TEMPO.CO, Jakarta - Mantan Kepala Badan Intelijen Strategis (BAIS) TNI, Soleman B. Ponto, berpendapat ada salah kaprah dalam narasi #2019GantiPresiden. "Seharusnya bukan ganti presiden karena yang dilakukan pada 2019 itu bukan mengganti presiden, tapi memilih presiden," kata Soleman dalam diskusi publik bertajuk Telaah Gerakan #2019GantiPresiden dari Perspektif Ancaman Negara di UP2YU Cafe and Resto, Cikini, Jakarta Pusat, Sabtu, 8 September 2018.
Baca: Pengamat Sarankan #2019GantiPresiden Memperjelas Visi dan Misi
Soleman berpendapat ada logika yang salah dalam memaknai 2019 Ganti Presiden. Akibatnya, gerakan ini menghasilkan tindakan yang keliru baik oleh pengikut maupun bagi masyarakat luas.
"Karena dalam arti sempit, ganti presiden ya berarti mengganti kepala pemerintahan. Padahal Bawaslu mengungkapkan saat ini belum masa kampanye," kata Soleman. Namun, Soleman mengatakan belum bisa mengambil sikap apakah gerakan ini merupakan makar atau bukan.
Sementara itu, pengamat intelijen Stanislaus Riyanta mengatakan seharusnya tagar #2019GantiPresiden berubah ketika Komisi Pemilihan Umum (KPU) sudah menutup pendaftaran presiden. Karena hanya ada dua pasangan calon presiden yaitu Joko Widodo dan Prabowo Subianto, Riyanto mengatakan seharusnya inisiator gerakan itu langsung spesifik menyebut nama.

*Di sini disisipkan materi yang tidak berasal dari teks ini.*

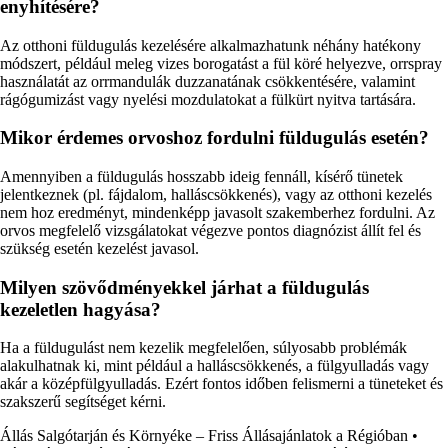
enyhítésére?
Az otthoni füldugulás kezelésére alkalmazhatunk néhány hatékony
módszert, például meleg vizes borogatást a fül köré helyezve, orrspray
használatát az orrmandulák duzzanatának csökkentésére, valamint
rágógumizást vagy nyelési mozdulatokat a fülkürt nyitva tartására.
Mikor érdemes orvoshoz fordulni füldugulás esetén?
Amennyiben a füldugulás hosszabb ideig fennáll, kísérő tünetek
jelentkeznek (pl. fájdalom, halláscsökkenés), vagy az otthoni kezelés
nem hoz eredményt, mindenképp javasolt szakemberhez fordulni. Az
orvos megfelelő vizsgálatokat végezve pontos diagnózist állít fel és
szükség esetén kezelést javasol.
Milyen szövődményekkel járhat a füldugulás
kezeletlen hagyása?
Ha a füldugulást nem kezelik megfelelően, súlyosabb problémák
alakulhatnak ki, mint például a halláscsökkenés, a fülgyulladás vagy
akár a középfülgyulladás. Ezért fontos időben felismerni a tüneteket és
szakszerű segítséget kérni.
Állás Salgótarján és Környéke – Friss Állásajánlatok a Régióban
•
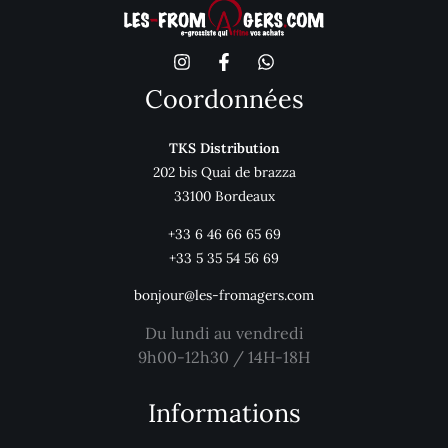
Coordonnées
TKS Distribution
202 bis Quai de brazza
33100 Bordeaux
+33 6 46 66 65 69
+33 5 35 54 56 69
bonjour@les-fromagers.com
Du lundi au vendredi
9h00-12h30 / 14H-18H
Informations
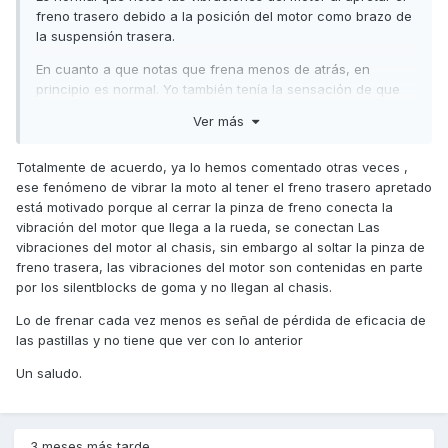
freno trasero debido a la posición del motor como brazo de
la suspensión trasera.
En cuanto a que notas que frena menos de atrás, en
principio es normal. Yo también tenía la sensación de que
frenaba muy poco de atrás (siempre freno más con el
Ver más
trasero) a pesar de que aún quedaba material en las
pastillas. Me decidí a cambiar las pastillas y el líquido de
Totalmente de acuerdo, ya lo hemos comentado otras veces ,
frenos y ahora tengo la sensación de que no frena casi
ese fenómeno de vibrar la moto al tener el freno trasero apretado
delante... tendré que hacer lo mismo que atrás.
😁
está motivado porque al cerrar la pinza de freno conecta la
Saludos,
vibración del motor que llega a la rueda, se conectan Las
vibraciones del motor al chasis, sin embargo al soltar la pinza de
freno trasera, las vibraciones del motor son contenidas en parte
por los silentblocks de goma y no llegan al chasis.
Lo de frenar cada vez menos es señal de pérdida de eficacia de
las pastillas y no tiene que ver con lo anterior
Un saludo.
3 meses más tarde...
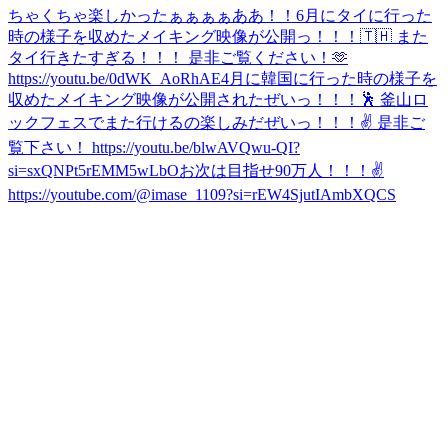
ちゃくちゃ楽しかったぁぁぁぁああ！！
6月にタイに行った
時の様子を収めたメイキング映像が公開っ！！！🇹🇭 また
タイ行きたすぎる！！！ 是非ご覧ください！🫶
https://youtu.be/0dWK_AoRhAE
4月に韓国に行った時の様子を
収めたメイキング映像が公開されたぜいっ！！！🕺 釜山ロ
ックフェスでまた行けるの楽しみだぜいっ！！！✌️ 是非ご
覧下さい！ https://youtu.be/blwAVQwu-QI?
si=sxQNPt5rEMM5wLbO
お次は目指せ90万人！！！✌️
https://youtube.com/@imase_1109?si=rEW4SjutIAmbXQCS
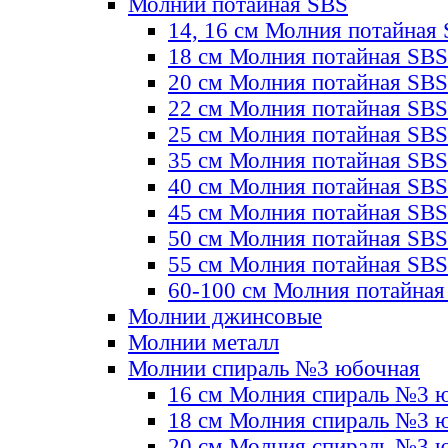
Молнии потайная SBS
14, 16 см Молния потайная
18 см Молния потайная SBS
20 см Молния потайная SBS
22 см Молния потайная SBS
25 см Молния потайная SBS
35 см Молния потайная SBS
40 см Молния потайная SBS
45 см Молния потайная SBS
50 см Молния потайная SBS
55 см Молния потайная SBS
60-100 см Молния потайная
Молнии джинсовые
Молнии металл
Молнии спираль №3 юбочная
16 см Молния спираль №3 
18 см Молния спираль №3 
20 см Молния спираль №3 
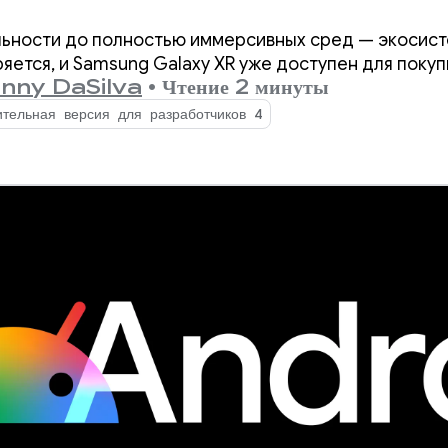
 обновления экосисте
ьности до полностью иммерсивных сред — экосист
ется, и Samsung Galaxy XR уже доступен для покуп
inny DaSilva
•
Чтение 2 минуты
тельная версия для разработчиков 4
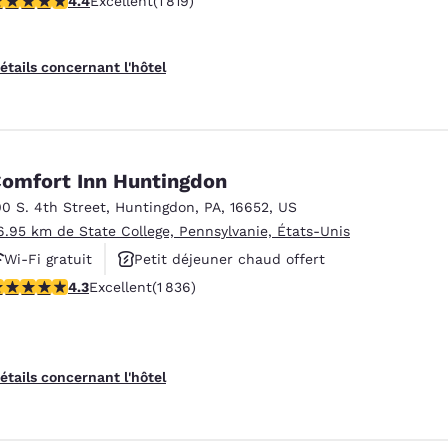
4.4
Excellent
(1 819)
étails concernant l'hôtel
omfort Inn Huntingdon
00 S. 4th Street
,
Huntingdon
,
PA
,
16652
,
US
6.95 km de State College, Pennsylvanie, États-Unis
Wi-Fi gratuit
Petit déjeuner chaud offert
.27 étoiles. Excellent. 1836 commentaires
4.3
Excellent
(1 836)
Animaux acceptés
étails concernant l'hôtel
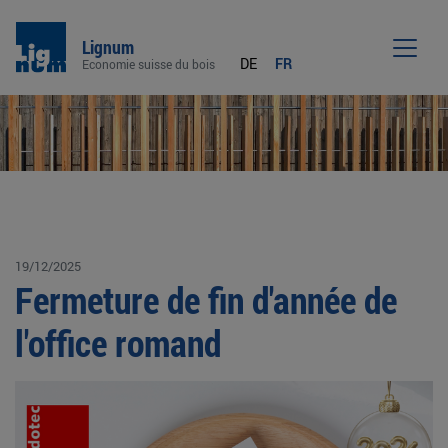
Lignum
DE
FR
Economie suisse du bois
Men
19/12/2025
Fermeture de fin d'année de
l'office romand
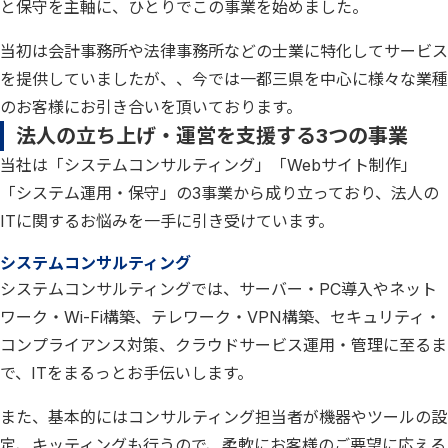
と保守を主軸に、ひとりでこの事業を始めました。
当初は会計事務所や法律事務所などの士業に特化してサービス
を提供していましたが、、今では一都三県を中心に様々な業種
のお客様にお引き合いを頂いております。
法人の立ち上げ・運営を支援する3つの事業
当社は「システムコンサルティング」「Webサイト制作」
「システム運用・保守」の3事業から成り立っており、法人の
ITに関するお悩みを一手に引き受けています。
システムコンサルティング
システムコンサルティングでは、サーバー・PC導入やネット
ワーク・Wi-Fi構築、テレワーク・VPN構築、セキュリティ・
コンプライアンス対策、クラウドサービス運用・管理に至るま
で、ITをまるっとお手伝いします。
また、基本的にはコンサルティング担当者が機器やツールの設
定、キッティングも行うので、柔軟にお客様のご要望に応える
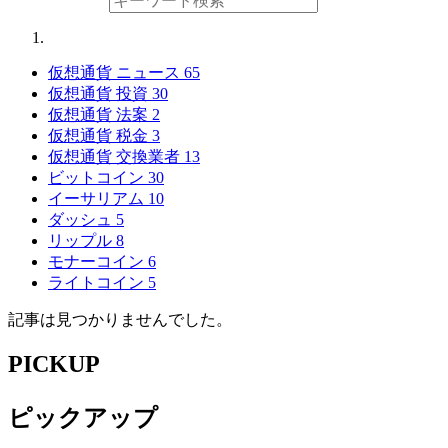
仮想通貨 ニュース
65
仮想通貨 投資
30
仮想通貨 法案
2
仮想通貨 税金
3
仮想通貨 交換業者
13
ビットコイン
30
イーサリアム
10
ダッシュ
5
リップル
8
モナーコイン
6
ライトコイン
5
記事は見つかりませんでした。
PICKUP
ピックアップ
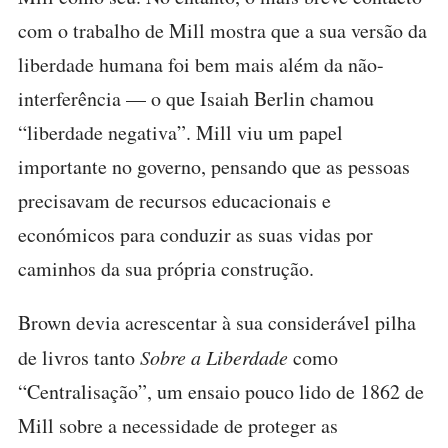
com o trabalho de Mill mostra que a sua versão da
liberdade humana foi bem mais além da não-
interferência — o que Isaiah Berlin chamou
“liberdade negativa”. Mill viu um papel
importante no governo, pensando que as pessoas
precisavam de recursos educacionais e
económicos para conduzir as suas vidas por
caminhos da sua própria construção.
Brown devia acrescentar à sua considerável pilha
de livros tanto
Sobre a Liberdade
como
“Centralisação”, um ensaio pouco lido de 1862 de
Mill sobre a necessidade de proteger as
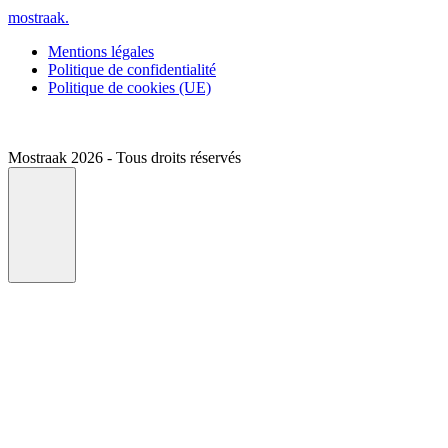
mostraak.
Mentions légales
Politique de confidentialité
Politique de cookies (UE)
Mostraak 2026 - Tous droits réservés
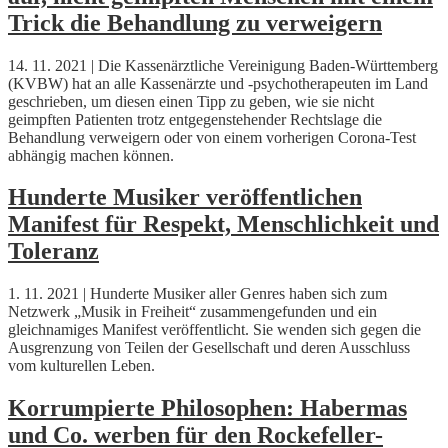
Trick die Behandlung zu verweigern
14. 11. 2021 | Die Kassenärztliche Vereinigung Baden-Württemberg
(KVBW) hat an alle Kassenärzte und -psychotherapeuten im Land
geschrieben, um diesen einen Tipp zu geben, wie sie nicht
geimpften Patienten trotz entgegenstehender Rechtslage die
Behandlung verweigern oder von einem vorherigen Corona-Test
abhängig machen können.
Hunderte Musiker veröffentlichen
Manifest für Respekt, Menschlichkeit und
Toleranz
1. 11. 2021 | Hunderte Musiker aller Genres haben sich zum
Netzwerk „Musik in Freiheit“ zusammengefunden und ein
gleichnamiges Manifest veröffentlicht. Sie wenden sich gegen die
Ausgrenzung von Teilen der Gesellschaft und deren Ausschluss
vom kulturellen Leben.
Korrumpierte Philosophen: Habermas
und Co. werben für den Rockefeller-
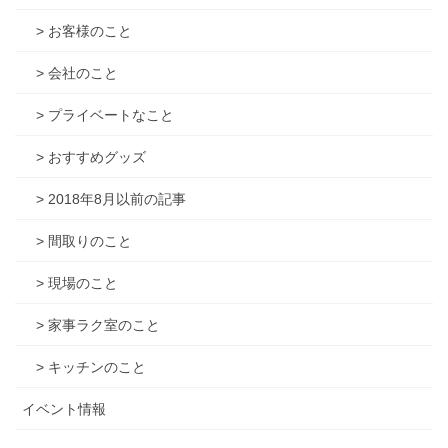
> お客様のこと
> 会社のこと
> プライベートなこと
> おすすめグッズ
> 2018年8月以前の記事
> 間取りのこと
> 現場のこと
> 家事ラク室のこと
> キッチンのこと
イベント情報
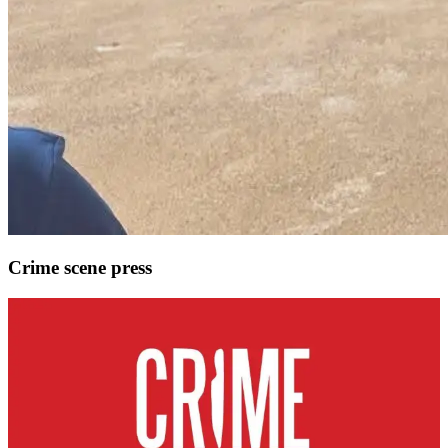
Crime scene press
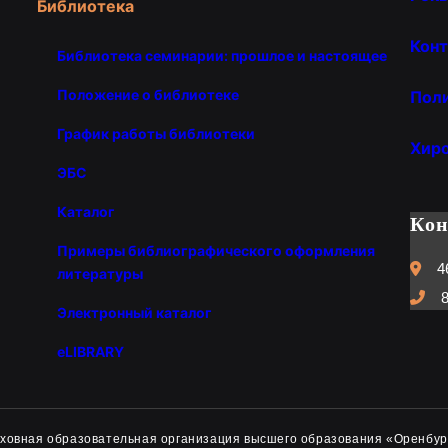
Библиотека
Конт
Библиотека семинарии: прошлое и настоящее
Положение о библиотеке
Пол
График работы библиотеки
Хир
ЭБС
Каталог
Ко
Примеры библиографического оформления
4
литературы
8
Электронный каталог
eLIBRARY
духовная образовательная организация высшего образования «Оренбур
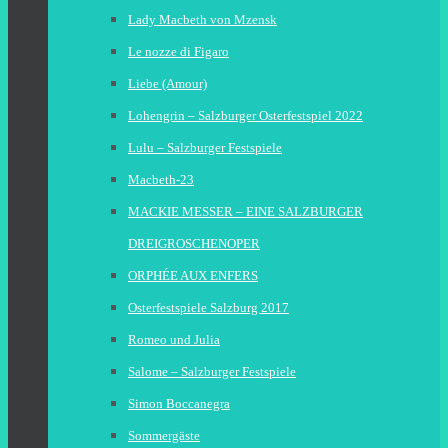
Lady Macbeth von Mzensk
Le nozze di Figaro
Liebe (Amour)
Lohengrin – Salzburger Osterfestspiel 2022
Lulu – Salzburger Festspiele
Macbeth-23
MACKIE MESSER – EINE SALZBURGER
DREIGROSCHENOPER
ORPHÉE AUX ENFERS
Osterfestspiele Salzburg 2017
Romeo und Julia
Salome – Salzburger Festspiele
Simon Boccanegra
Sommergäste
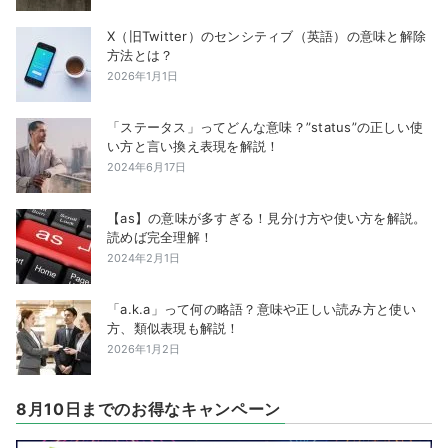
X（旧Twitter）のセンシティブ（英語）の意味と解除
方法とは？
2026年1月1日
「ステータス」ってどんな意味？”status”の正しい使
い方と言い換え表現を解説！
2024年6月17日
【as】の意味が多すぎる！見分け方や使い方を解説。
読めば完全理解！
2024年2月1日
「a.k.a」って何の略語？意味や正しい読み方と使い
方、類似表現も解説！
2026年1月2日
8月10日までのお得なキャンペーン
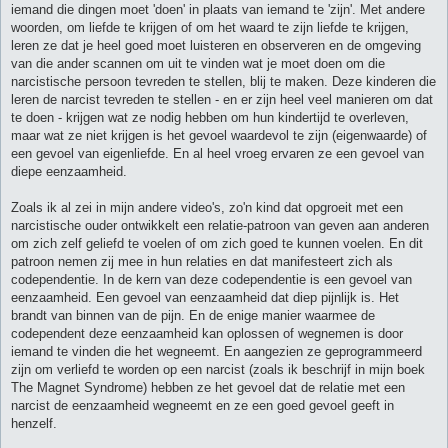
iemand die dingen moet 'doen' in plaats van iemand te 'zijn'. Met andere
woorden, om liefde te krijgen of om het waard te zijn liefde te krijgen,
leren ze dat je heel goed moet luisteren en observeren en de omgeving
van die ander scannen om uit te vinden wat je moet doen om die
narcistische persoon tevreden te stellen, blij te maken. Deze kinderen die
leren de narcist tevreden te stellen - en er zijn heel veel manieren om dat
te doen - krijgen wat ze nodig hebben om hun kindertijd te overleven,
maar wat ze niet krijgen is het gevoel waardevol te zijn (eigenwaarde) of
een gevoel van eigenliefde. En al heel vroeg ervaren ze een gevoel van
diepe eenzaamheid.
Zoals ik al zei in mijn andere video's, zo'n kind dat opgroeit met een
narcistische ouder ontwikkelt een relatie-patroon van geven aan anderen
om zich zelf geliefd te voelen of om zich goed te kunnen voelen. En dit
patroon nemen zij mee in hun relaties en dat manifesteert zich als
codependentie. In de kern van deze codependentie is een gevoel van
eenzaamheid. Een gevoel van eenzaamheid dat diep pijnlijk is. Het
brandt van binnen van de pijn. En de enige manier waarmee de
codependent deze eenzaamheid kan oplossen of wegnemen is door
iemand te vinden die het wegneemt. En aangezien ze geprogrammeerd
zijn om verliefd te worden op een narcist (zoals ik beschrijf in mijn boek
The Magnet Syndrome) hebben ze het gevoel dat de relatie met een
narcist de eenzaamheid wegneemt en ze een goed gevoel geeft in
henzelf.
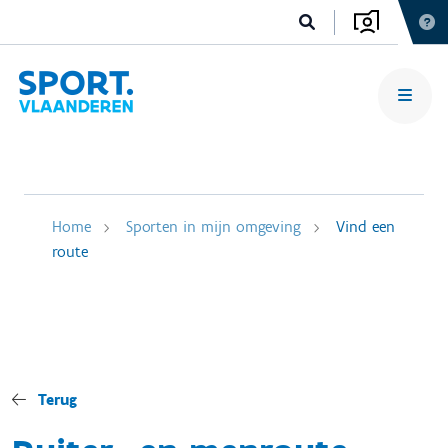
Home
Sporten in mijn omgeving
Vind een
route
Terug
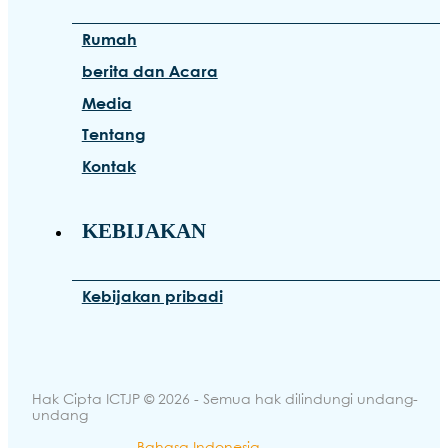
Rumah
berita dan Acara
Media
Tentang
Kontak
KEBIJAKAN
Kebijakan pribadi
Hak Cipta ICTJP © 2026 - Semua hak dilindungi undang-
undang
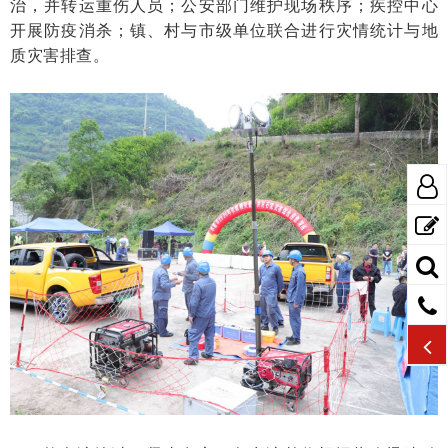
治，并转运重伤人员；公安部门维护现场秩序；疾控中心
开展防疫消杀；镇、村与市级单位联合进行灾情统计与地
质灾害排查。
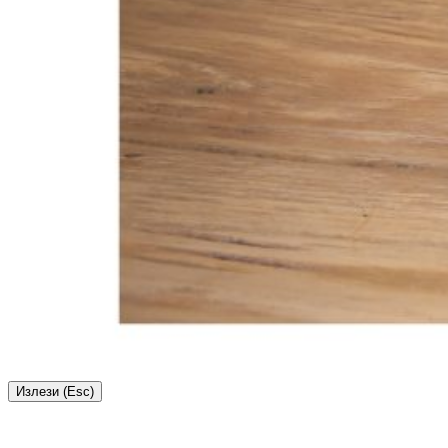
Излези (Esc)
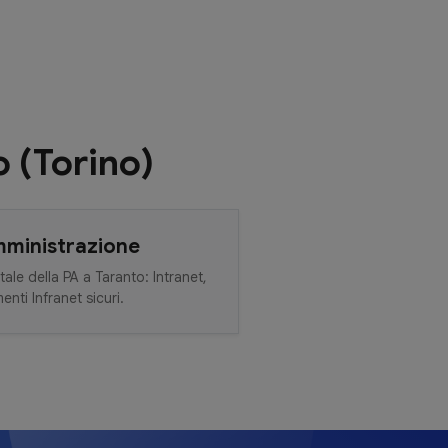
o (Torino)
mministrazione
tale della PA a Taranto: Intranet,
nti Infranet sicuri.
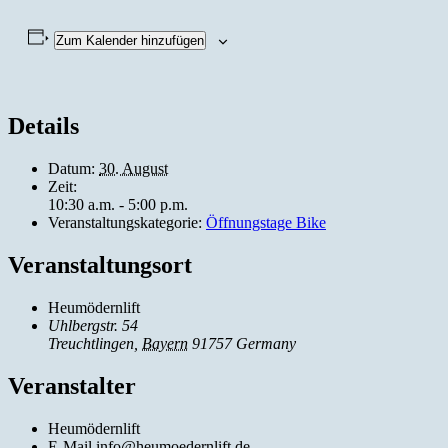
Zum Kalender hinzufügen
Details
Datum:
30. August
Zeit:
10:30 a.m. - 5:00 p.m.
Veranstaltungskategorie:
Öffnungstage Bike
Veranstaltungsort
Heumödernlift
Uhlbergstr. 54
Treuchtlingen
,
Bayern
91757
Germany
Veranstalter
Heumödernlift
E-Mail
info@heumoedernlift.de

Simak: Gerakan #2019GantiPresiden Ajukan Kontrak Politik untuk Prabowo
Perbincangan soal 2019 Ganti Presiden agaknya belum surut. Salah satu aktivis gerakan itu, Neno Warisman, sempat ditahan oleh sekelompok orang saat akan menghadiri pesta musik bertajuk #2019GantiPresiden di Pekanbaru. Neno Warisman dipulangkan ke Jakarta oleh polisi. Selain Neno Warisman, musikus Ahmad Dhani juga sempat dihadang di Surabaya ketika hendak menghadiri acara serupa.